Vrapper is a free and open source Eclipse plug-in which acts as a wrapper for existing Eclipse text editors to provide a Vim-like input scheme for moving around and editing text.
Installation:
· Put the included jar archive into your eclipse plugin folder.
Usage:
· There should be a button in the toolbar (little vim icon) and a menu named "Vrapper" with one entry "Emulate Vim". Just click on either of them to activate the plugins functionality. When activated, every newly opened text editor will be wrapped by the plugin to offer vim-like behaviour.
· When the vim emulation is deactivated, editors will be created like normal. Note that the button / menu only affect how new editors behave. Once an editor is opened it will stick to vim / normal behaviour.
Here are some key features of "Vrapper":
· Movement and basic operators (including the dot operator) as well as counts work.

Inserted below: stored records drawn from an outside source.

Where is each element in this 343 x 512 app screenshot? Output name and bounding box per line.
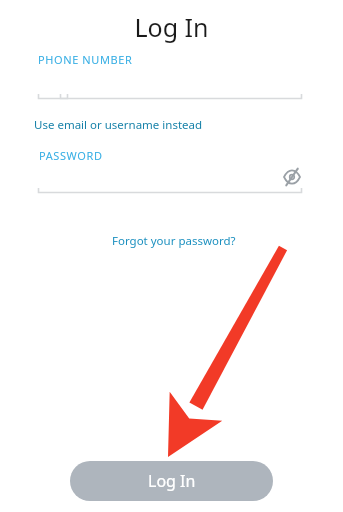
button[interactable]: Show password <box>279 164 305 190</box>
button[interactable]: Country code <box>38 74 68 100</box>
staticText: Forgot your password? <box>112 233 236 249</box>
staticText: Use email or username instead <box>34 117 203 133</box>
staticText: PASSWORD <box>39 148 103 163</box>
button[interactable]: Password <box>38 168 302 194</box>
staticText: PHONE NUMBER <box>38 52 133 67</box>
button[interactable]: Forgot your password? <box>110 232 238 250</box>
button[interactable]: Log In <box>70 461 273 501</box>
button[interactable]: Use email or username instead <box>32 116 205 134</box>
staticText: Log In <box>0 10 343 44</box>
button[interactable]: Phone number <box>60 74 302 100</box>
staticText: Log In <box>148 470 196 492</box>
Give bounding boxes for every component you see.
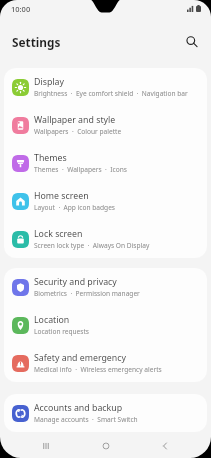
staticText: Biometrics · Permission manager xyxy=(34,289,140,298)
button[interactable]: Recents xyxy=(32,432,60,458)
button[interactable]: Home xyxy=(92,432,120,458)
staticText: Brightness · Eye comfort shield · Naviga… xyxy=(34,89,188,98)
staticText: Safety and emergency xyxy=(34,352,126,364)
staticText: Lock screen xyxy=(34,228,83,240)
button[interactable]: Search xyxy=(181,31,203,53)
staticText: Location xyxy=(34,314,70,326)
staticText: Screen lock type · Always On Display xyxy=(34,241,150,250)
staticText: Themes · Wallpapers · Icons xyxy=(34,165,127,174)
staticText: Layout · App icon badges xyxy=(34,203,116,212)
staticText: Manage accounts · Smart Switch xyxy=(34,415,138,424)
button[interactable]: Location xyxy=(4,306,207,344)
button[interactable]: Safety and emergency xyxy=(4,344,207,382)
button[interactable]: Display xyxy=(4,68,207,106)
button[interactable]: Wallpaper and style xyxy=(4,106,207,144)
staticText: Accounts and backup xyxy=(34,402,123,414)
staticText: Home screen xyxy=(34,190,89,202)
button[interactable]: Lock screen xyxy=(4,220,207,258)
staticText: 10:00 xyxy=(11,4,31,14)
staticText: Location requests xyxy=(34,327,90,336)
staticText: Wallpapers · Colour palette xyxy=(34,127,122,136)
button[interactable]: Security and privacy xyxy=(4,268,207,306)
staticText: Wallpaper and style xyxy=(34,114,116,126)
staticText: Themes xyxy=(34,152,67,164)
button[interactable]: Themes xyxy=(4,144,207,182)
button[interactable]: Accounts and backup xyxy=(4,394,207,432)
button[interactable]: Home screen xyxy=(4,182,207,220)
staticText: Security and privacy xyxy=(34,276,117,288)
staticText: Medical info · Wireless emergency alerts xyxy=(34,365,162,374)
staticText: Display xyxy=(34,76,65,88)
button[interactable]: Back xyxy=(151,432,179,458)
staticText: Settings xyxy=(12,34,61,50)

· Different inserts (a, A, o, O, i, I) work with counts.
· Visual mode will set the selection of the underlying editor. You can use the operators "d", "y" and "c" aswell as eclipse commands on the selected text. You can also use the mouse to select text and then use an operator like "d" on it.
· Different registers are available ("a-z", ".", "/" and the unnamed register).
· ":w" works, as well as some other commands.
Requirements:
· Eclipse
What's New in This Release: [ read full changelog ]
· Corrected line-wise visual mode behaviour on empty lines.
· Yanking text objects moves the cursor on the start of the text object. Use ":set nomoveonyank" for old behaviour.
· Toggling Vrapper enables/disables Vim-emulation for all open editors.
· Visual mode operations may be repeated using the dot command.
· Pasting over selections in visual mode is possible.
· Join lines positions the cursor between the joined parts.
· Added paragraph motions and text objects.
· Bound ctrl-u and ctrl-d to Eclipse actions page-up and page-down.
· Fixed zz command to work correctly with folded sections and added z., zb, zt, z- commands.
· gt and gT behave more like in Vim.
· Pressing caps lock or alt is not interpreted as keystroke anymore, so caps lock and alt can be used in command line mode to input caps and special characters.